Records to use.

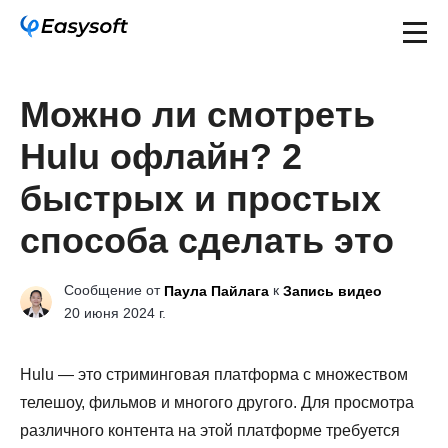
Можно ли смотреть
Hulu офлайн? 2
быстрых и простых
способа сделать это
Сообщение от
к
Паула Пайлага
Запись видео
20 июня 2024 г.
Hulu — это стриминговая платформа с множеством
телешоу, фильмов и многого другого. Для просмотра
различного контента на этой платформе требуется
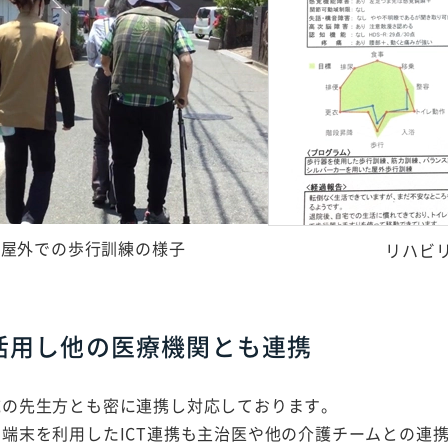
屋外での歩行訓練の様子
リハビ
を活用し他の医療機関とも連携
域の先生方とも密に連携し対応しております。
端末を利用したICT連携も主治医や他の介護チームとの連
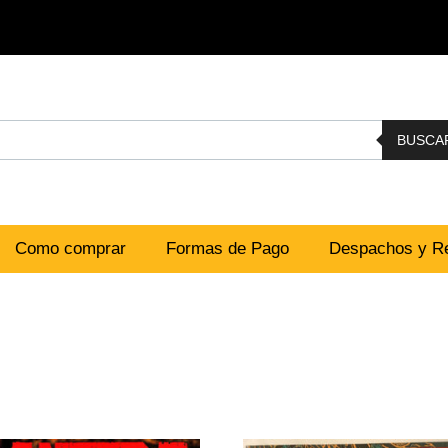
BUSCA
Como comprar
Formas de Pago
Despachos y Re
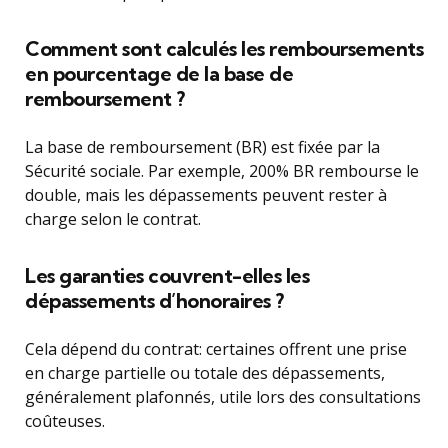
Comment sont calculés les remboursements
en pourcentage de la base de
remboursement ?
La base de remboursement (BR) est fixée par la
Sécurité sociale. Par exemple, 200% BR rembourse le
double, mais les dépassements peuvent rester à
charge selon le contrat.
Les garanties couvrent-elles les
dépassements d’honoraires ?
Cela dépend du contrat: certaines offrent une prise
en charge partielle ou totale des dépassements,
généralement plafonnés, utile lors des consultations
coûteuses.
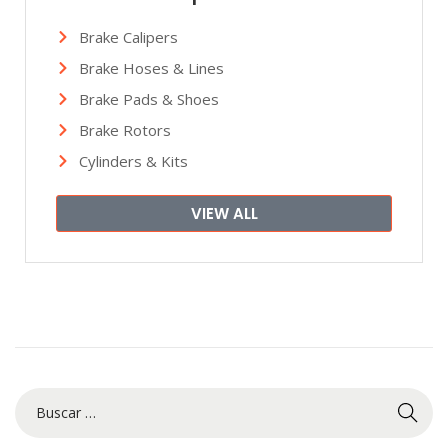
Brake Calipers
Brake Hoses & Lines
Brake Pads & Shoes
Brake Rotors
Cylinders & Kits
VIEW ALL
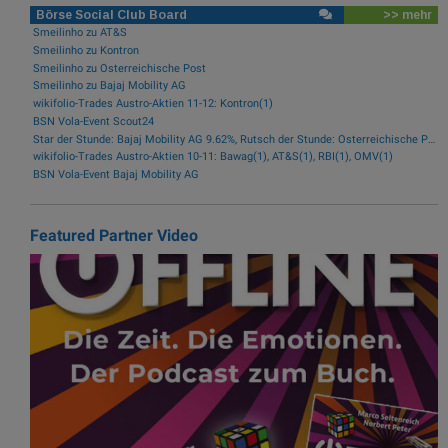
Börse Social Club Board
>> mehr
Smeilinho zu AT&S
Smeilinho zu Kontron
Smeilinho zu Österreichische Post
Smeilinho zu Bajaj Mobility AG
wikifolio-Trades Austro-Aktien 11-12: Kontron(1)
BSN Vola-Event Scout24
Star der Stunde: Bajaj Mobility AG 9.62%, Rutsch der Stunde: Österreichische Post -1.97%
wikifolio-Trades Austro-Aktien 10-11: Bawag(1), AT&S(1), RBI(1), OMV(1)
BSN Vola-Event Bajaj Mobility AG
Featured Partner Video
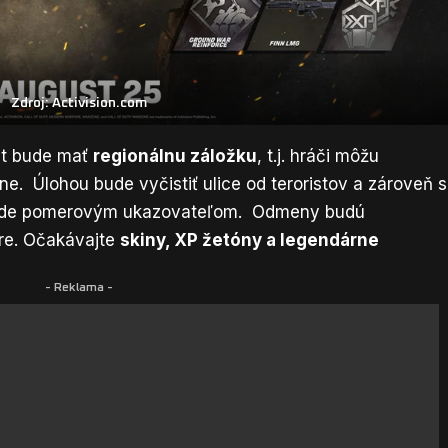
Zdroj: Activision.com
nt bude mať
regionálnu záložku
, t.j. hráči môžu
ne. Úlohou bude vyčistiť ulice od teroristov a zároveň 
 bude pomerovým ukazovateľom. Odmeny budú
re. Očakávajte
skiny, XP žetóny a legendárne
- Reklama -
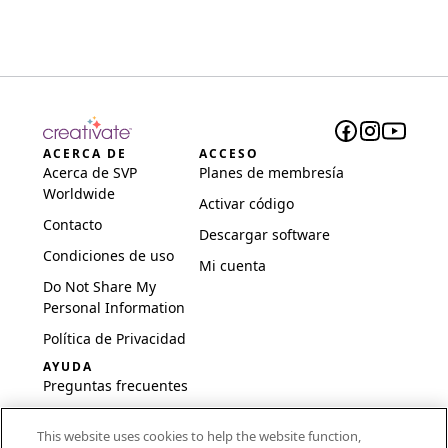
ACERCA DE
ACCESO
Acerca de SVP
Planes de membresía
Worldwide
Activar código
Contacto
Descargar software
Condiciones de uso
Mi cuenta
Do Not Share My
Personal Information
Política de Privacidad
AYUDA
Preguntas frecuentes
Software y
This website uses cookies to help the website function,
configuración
---
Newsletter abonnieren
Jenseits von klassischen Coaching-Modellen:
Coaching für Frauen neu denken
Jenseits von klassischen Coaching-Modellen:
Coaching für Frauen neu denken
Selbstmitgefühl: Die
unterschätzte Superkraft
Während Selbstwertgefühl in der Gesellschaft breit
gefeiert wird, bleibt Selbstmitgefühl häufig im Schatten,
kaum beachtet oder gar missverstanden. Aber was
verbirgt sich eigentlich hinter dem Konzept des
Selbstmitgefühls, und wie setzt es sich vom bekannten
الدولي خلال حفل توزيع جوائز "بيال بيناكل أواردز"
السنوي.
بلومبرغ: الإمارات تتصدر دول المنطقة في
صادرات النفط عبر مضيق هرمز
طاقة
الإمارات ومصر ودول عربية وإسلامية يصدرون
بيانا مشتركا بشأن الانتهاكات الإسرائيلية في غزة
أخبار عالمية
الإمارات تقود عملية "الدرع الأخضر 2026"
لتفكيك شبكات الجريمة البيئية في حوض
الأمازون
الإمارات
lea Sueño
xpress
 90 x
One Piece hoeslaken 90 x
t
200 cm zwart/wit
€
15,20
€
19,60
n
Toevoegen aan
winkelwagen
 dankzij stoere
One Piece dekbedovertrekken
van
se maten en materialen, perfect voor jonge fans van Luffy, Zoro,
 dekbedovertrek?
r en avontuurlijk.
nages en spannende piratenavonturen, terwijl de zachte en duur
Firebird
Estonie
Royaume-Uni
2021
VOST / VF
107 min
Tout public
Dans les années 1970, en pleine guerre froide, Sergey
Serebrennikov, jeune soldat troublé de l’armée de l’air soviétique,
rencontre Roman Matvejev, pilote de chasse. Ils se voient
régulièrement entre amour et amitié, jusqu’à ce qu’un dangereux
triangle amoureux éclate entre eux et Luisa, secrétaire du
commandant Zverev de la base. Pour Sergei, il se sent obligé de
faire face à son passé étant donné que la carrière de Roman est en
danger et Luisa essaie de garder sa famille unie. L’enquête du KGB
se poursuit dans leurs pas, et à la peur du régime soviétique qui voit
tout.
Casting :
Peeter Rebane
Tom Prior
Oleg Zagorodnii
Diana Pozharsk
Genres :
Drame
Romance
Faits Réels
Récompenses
==
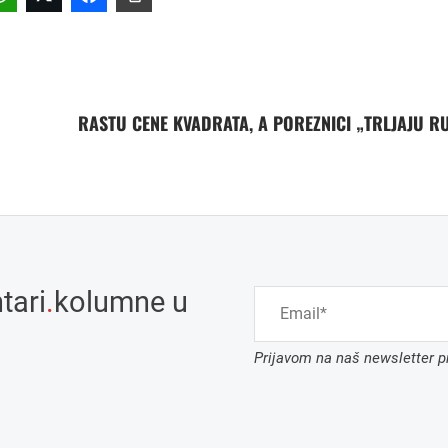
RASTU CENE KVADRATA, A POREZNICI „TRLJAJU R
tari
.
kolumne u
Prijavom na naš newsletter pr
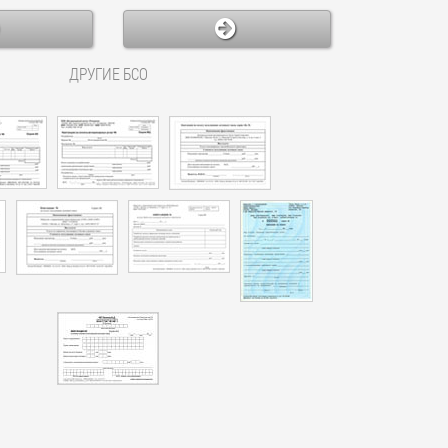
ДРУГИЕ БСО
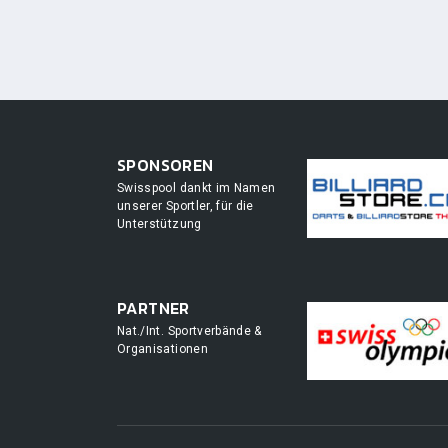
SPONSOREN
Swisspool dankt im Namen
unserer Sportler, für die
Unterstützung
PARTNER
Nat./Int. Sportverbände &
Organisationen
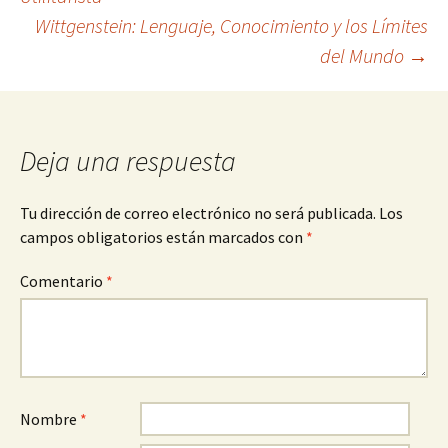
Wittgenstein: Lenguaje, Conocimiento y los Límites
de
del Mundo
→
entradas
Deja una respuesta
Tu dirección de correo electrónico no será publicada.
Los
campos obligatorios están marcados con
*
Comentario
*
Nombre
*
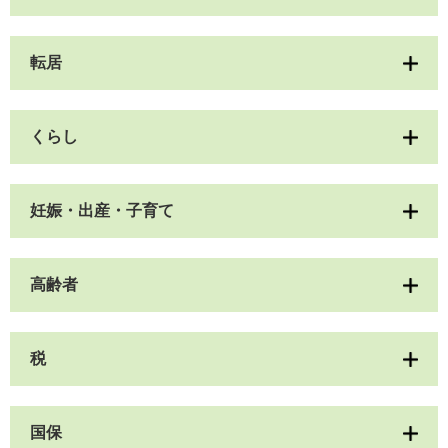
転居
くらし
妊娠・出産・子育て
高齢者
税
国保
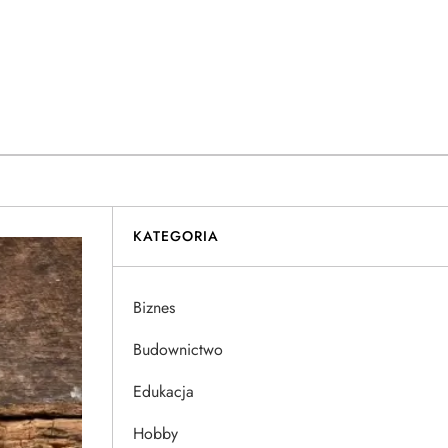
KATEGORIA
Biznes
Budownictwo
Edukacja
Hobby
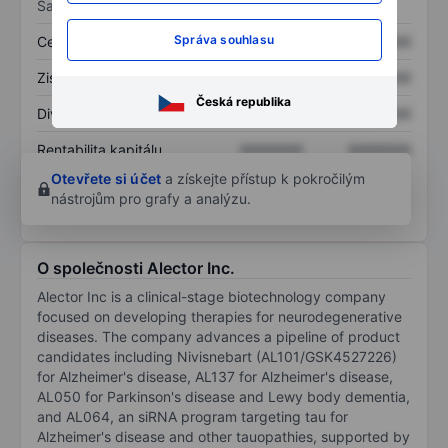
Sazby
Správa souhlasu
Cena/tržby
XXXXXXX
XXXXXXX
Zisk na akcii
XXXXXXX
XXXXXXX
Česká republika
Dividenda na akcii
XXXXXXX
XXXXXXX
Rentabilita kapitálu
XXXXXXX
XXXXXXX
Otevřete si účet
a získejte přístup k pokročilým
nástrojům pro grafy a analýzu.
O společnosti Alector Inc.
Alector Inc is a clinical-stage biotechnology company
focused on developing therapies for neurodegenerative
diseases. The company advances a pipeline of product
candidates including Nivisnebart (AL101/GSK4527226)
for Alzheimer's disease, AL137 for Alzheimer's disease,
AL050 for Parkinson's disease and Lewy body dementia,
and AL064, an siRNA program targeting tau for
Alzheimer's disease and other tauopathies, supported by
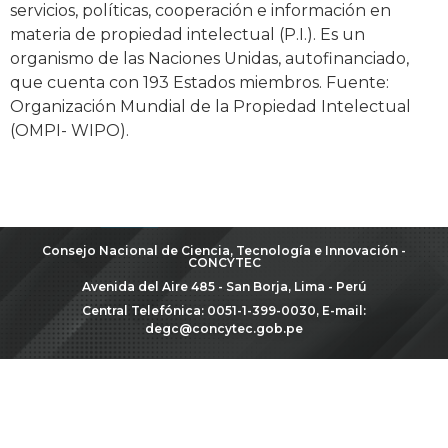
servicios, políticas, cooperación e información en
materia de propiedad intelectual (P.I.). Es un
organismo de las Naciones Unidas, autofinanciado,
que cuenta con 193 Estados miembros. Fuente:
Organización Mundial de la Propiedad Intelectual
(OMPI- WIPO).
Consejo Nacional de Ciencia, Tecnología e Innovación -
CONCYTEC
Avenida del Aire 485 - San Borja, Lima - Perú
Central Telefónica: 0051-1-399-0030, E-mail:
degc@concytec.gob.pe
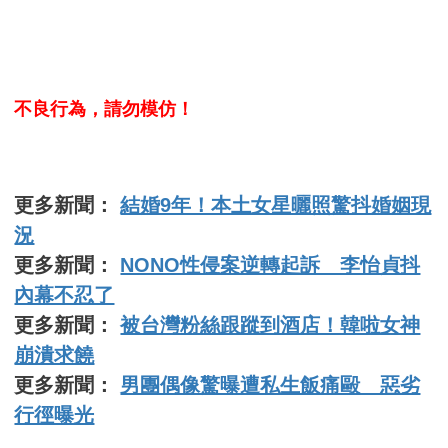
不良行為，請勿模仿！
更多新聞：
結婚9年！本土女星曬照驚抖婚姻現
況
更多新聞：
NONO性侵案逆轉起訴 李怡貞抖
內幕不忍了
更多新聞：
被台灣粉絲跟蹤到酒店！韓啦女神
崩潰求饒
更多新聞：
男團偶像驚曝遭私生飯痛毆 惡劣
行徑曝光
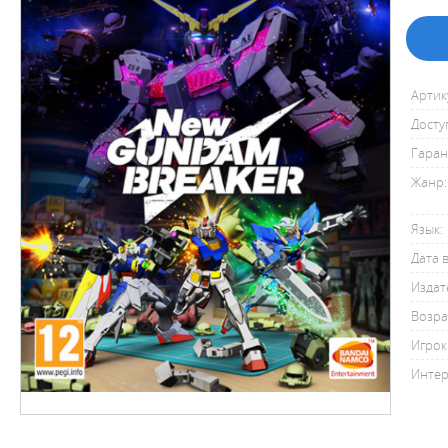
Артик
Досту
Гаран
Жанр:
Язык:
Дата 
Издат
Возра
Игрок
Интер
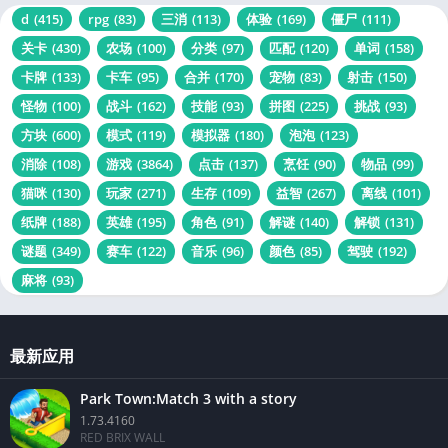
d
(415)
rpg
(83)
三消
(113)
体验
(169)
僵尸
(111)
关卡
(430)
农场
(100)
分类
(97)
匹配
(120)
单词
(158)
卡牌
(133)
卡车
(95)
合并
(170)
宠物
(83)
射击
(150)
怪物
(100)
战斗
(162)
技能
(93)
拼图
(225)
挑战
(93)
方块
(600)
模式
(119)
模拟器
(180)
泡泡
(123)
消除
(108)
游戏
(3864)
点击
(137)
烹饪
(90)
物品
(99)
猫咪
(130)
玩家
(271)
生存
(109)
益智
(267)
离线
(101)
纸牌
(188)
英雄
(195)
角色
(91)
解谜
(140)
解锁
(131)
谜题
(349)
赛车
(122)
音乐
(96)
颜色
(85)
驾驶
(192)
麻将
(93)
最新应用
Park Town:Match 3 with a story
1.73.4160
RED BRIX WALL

Exercise directions. Out of the material above, gather each line where "Piece" appears.

Answer box.
One Piece hoeslaken 90 x
One Piece dekbedovertrekken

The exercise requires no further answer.